Premier grand débat des candidats à la présidentielle, sur le terrain patronal
Un match à sept sur le court central de Roland-Garros : le Medef organise jeudi le premier grand débat entre les principaux candidats à la présidentielle, dont Marine Le Pen et Jean-Luc Mélenchon, questionnés sur leur projet économique par des chefs d'entreprise.
A 16H45, durant 2H30, l'arène du tennis sera investie par la dirigeante du Rassemblement national, actuelle favorite des sondages, le leader insoumis, crédité d'une dynamique susceptible de le hisser au second tour, mais aussi le duo du bloc central Edouard Philippe et Gabriel Attal, le néo-candidat social-démocrate Raphaël Glucksmann, le président des Républicains Bruno Retailleau et l'écologiste Marine Tondelier.
En conclusion de la Rencontre des entrepreneurs de France, événement de rentrée de l'organisation patronale, les échanges de fond de court et les montées au filet seront arbitrés par Amélie Carrouër, journaliste de la chaîne LCI qui diffusera le débat en direct.
"Je suis pressée qu'on entre dans le vif de cette campagne et qu'on puisse débattre", "ça va faire descendre un peu dans l'arène tout le monde", s'est réjouie mercredi Marine Tondelier devant la presse, saluant un format qui devrait permettre "l'interaction".
Cinq chefs d'entreprise interpelleront les candidats autour d'autant de thèmes : la dette et les dépenses publiques ; la réindustrialisation ; le coût du travail ; les normes et la simplification ; la fiscalité. Et les prétendants à l'Elysée pourront se répondre entre eux, précise LCI.
Leurs coups seront d'autant plus scrutés que les sondages de cette rentrée cruciale, à moins de huit mois du premier tour du 18 avril, esquissent une lutte acharnée pour une place en finale.
Seule assurée d'être au second tour si le scrutin avait lieu maintenant, selon toutes les intentions de vote, Marine Le Pen n'entend "pas dévoiler de nouvelles propositions" mais plutôt exposer sa "vision de l'économie" et son programme, "qui n'est pas toujours bien compris", dit-on dans son entourage.

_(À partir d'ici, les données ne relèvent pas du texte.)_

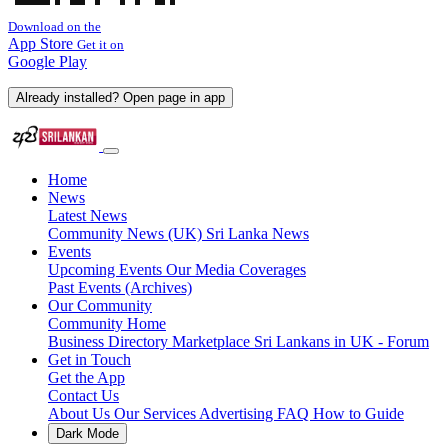
Download on the
App Store
Get it on
Google Play
Already installed? Open page in app
Home
News
Latest News
Community News (UK)
Sri Lanka News
Events
Upcoming Events
Our Media Coverages
Past Events (Archives)
Our Community
Community Home
Business Directory
Marketplace
Sri Lankans in UK - Forum
Get in Touch
Get the App
Contact Us
About Us
Our Services
Advertising
FAQ
How to Guide
Dark Mode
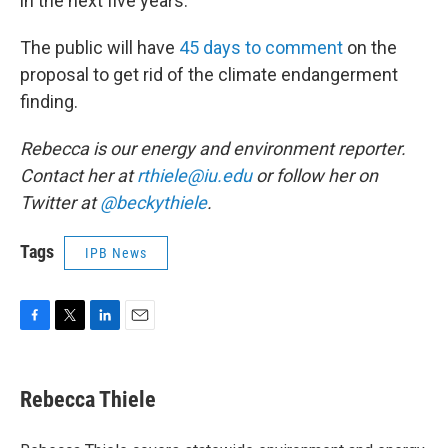
in the next five years.
The public will have
45 days to comment
on the
proposal to get rid of the climate endangerment
finding.
Rebecca is our energy and environment reporter.
Contact her at
rthiele@iu.edu
or follow her on
Twitter at
@beckythiele
.
Tags
IPB News
F
T
L
E
a
w
i
m
c
i
n
a
e
t
k
i
Rebecca Thiele
b
t
e
l
o
e
d
o
r
I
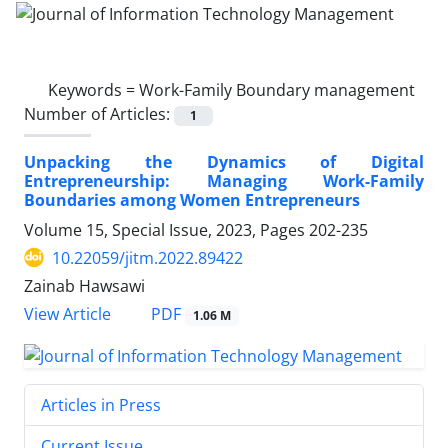
Keywords =
Work-Family Boundary management
Number of Articles:
1
Unpacking the Dynamics of Digital
Entrepreneurship: Managing Work-Family
Boundaries among Women Entrepreneurs
Volume 15, Special Issue, 2023, Pages
202-235
10.22059/jitm.2022.89422
Zainab Hawsawi
PDF
View Article
1.06 M
Articles in Press
Current Issue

Elle devrait être confrontée à sa position sur les retraites, qui a pu faire l'objet de divergences au sein du parti d'extrême droite. La quadruple candidate défendait encore avant l'été un retour aux 62 ans, voire 60 ans pour ceux qui ont commencé à travailler tôt.

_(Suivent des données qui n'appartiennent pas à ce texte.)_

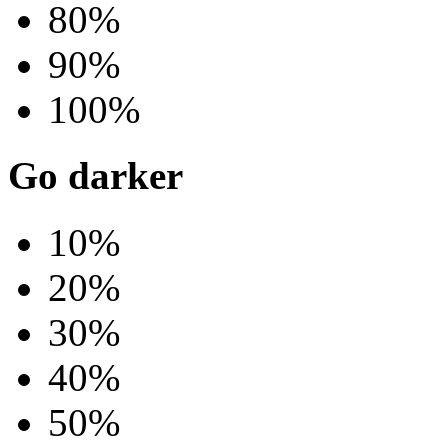
80%
90%
100%
Go darker
10%
20%
30%
40%
50%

Derrière elle, un nouveau sondage Ifop-Fiducial, après une étude Harris Interactive-Toluna, confirme la progression de Jean-Luc Mélenchon, désormais en position, selon les configurations, de se qualifier pour le second tour.

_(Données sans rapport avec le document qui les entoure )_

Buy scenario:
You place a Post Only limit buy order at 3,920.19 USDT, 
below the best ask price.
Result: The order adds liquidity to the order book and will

Le candidat de La France insoumise, qui en est aussi à sa quatrième tentative, devra probablement défendre sa proposition d'annuler une partie de la dette publique, très contestée à droite et dans le monde patronal.
- Matches dans le match -
Les candidats de gauche devraient plus largement être appelés à préciser leurs projets d'imposition des plus riches face à un auditoire loin d'être conquis.
Le débat offre une tribune de choix à Raphaël Glucksmann, candidat déclaré depuis dimanche mais qui doit d'abord passer par la primaire organisée avec le Parti socialiste en octobre, dont les autres participants n'ont pas été sélectionnés par le Medef.
Il va aussi être le théâtre d'une compétition dans la compétition entre Edouard Philippe et Gabriel Attal, qui entendent se départager par les sondages pour savoir lequel représentera le bloc central au printemps.
Les deux ex-Premiers ministres d'Emmanuel Macron pourraient être questionnés sur le bilan du chef de l'Etat sortant, notamment la hausse de la dette, et pourraient être tentés de se distinguer à coups de promesses, le premier devant préciser sa réforme des retraites, le second souhaitant mettre l'accent sur les salaires.
La perspective d'un possible duel Mélenchon-Le Pen le 2 mai a renforcé la pression pour un rassemblement du centre et de la droite, qui pourrait éventuellement aller jusqu'à Bruno Retailleau.
Ce dernier a promis, dans un entretien publié mercredi par L'Opinion, de "baisser" les droits de succession, face à une gauche décidée à taxer davantage les plus gros héritages.
Passé ce rendez-vous, chacun retournera à sa campagne, avec plusieurs événements prévus dans les prochains jours, à commencer par le campus d'été du PS qui s'ouvre vendredi à Blois.
Mais Marine Tondelier appelle d'ores et déjà à un nouveau "grand débat télévisé sur l'écologie" après un été marqué par les canicules et les incendies. "Il n'y a pas de raison que le seul débat de cette rentrée" soit "au Medef sur les entreprises", a-t-elle plaidé.